Technical Debt in Building Machine Learning Systems
Developing a machine learning (ML) system is not the same as software engineering, as I recently wrote. However, there is much to learn from the long history of software engineering. This is hardly surprising as the ML engineer writes code and must own and maintain it. One of the concepts which can be leveraged from software engineering is that of technical debt. Just like in the case of building software systems, costs are incurred when ML systems are developed and deployed (often under tight schedules) without well-thought-out processes and tools to maintain and update them. This eventually leads to disappointment in ML projects a year from deployment.
The term technical debt comes from the world of finance (obviously). Just like financial debts, a technical debt must eventually be repaid. And just like in the world of finance, a technical debt often results from an engineering decision made to incur a future cost in order to achieve a more profitable goal (e.g. time-to-market). This is all well and good. However, there are often times when technical debts are incurred not deliberately (the finance analogy breaks down here), but inadvertently. This is where things get messy. Studies into technical debt aim to bring to attention the cases where certain development pathways might lead to undesirable outcomes.
As the world entered an AI spring in the early 2010s, the concept of technical debt in software engineering began to be applied to machine learning. Google researchers in particular published a series of papers at NIPS (now renamed NeurIPS) in 2014, 2015 and 2016 addressing this topic. The papers are worth reading in full. If pressed for time, consider the 6-min read here and 18-min read here. An important takeaway point is that deferring the payment of such debts results in compounding costs. And such compounding happens silently.

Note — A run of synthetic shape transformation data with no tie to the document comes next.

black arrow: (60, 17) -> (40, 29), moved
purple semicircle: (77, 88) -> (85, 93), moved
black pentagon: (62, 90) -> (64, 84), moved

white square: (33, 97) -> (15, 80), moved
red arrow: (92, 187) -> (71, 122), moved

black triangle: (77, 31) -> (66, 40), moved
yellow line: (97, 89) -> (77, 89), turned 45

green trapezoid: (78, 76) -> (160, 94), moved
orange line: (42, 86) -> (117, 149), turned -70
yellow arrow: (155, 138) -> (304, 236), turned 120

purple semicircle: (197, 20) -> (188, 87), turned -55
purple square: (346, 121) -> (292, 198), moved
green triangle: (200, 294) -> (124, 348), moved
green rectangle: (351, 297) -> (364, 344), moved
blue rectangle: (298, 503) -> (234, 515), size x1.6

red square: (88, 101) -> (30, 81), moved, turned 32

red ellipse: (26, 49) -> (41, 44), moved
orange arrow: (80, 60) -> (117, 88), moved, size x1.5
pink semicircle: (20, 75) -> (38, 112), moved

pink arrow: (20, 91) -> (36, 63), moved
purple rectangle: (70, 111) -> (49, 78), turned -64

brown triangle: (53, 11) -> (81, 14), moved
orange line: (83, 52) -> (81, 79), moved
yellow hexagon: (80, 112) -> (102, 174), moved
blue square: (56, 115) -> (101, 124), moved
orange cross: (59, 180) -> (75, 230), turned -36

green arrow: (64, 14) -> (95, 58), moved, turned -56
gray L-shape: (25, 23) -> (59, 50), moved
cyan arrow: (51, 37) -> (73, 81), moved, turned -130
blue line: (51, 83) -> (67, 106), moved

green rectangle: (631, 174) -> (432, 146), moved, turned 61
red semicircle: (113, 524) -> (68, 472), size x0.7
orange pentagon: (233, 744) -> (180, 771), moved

The big challenge of technical debt is that it can come in many forms and there is no single silver bullet to address them. There is often not even an objective way to measure it. The qualitative questions proposed by the Google researchers in their papers, which a development team should continually ask themselves, help to keep the topic not far from mind as the race to develop and deploy complex ML systems tends to crowd out concerns of lesser immediacy.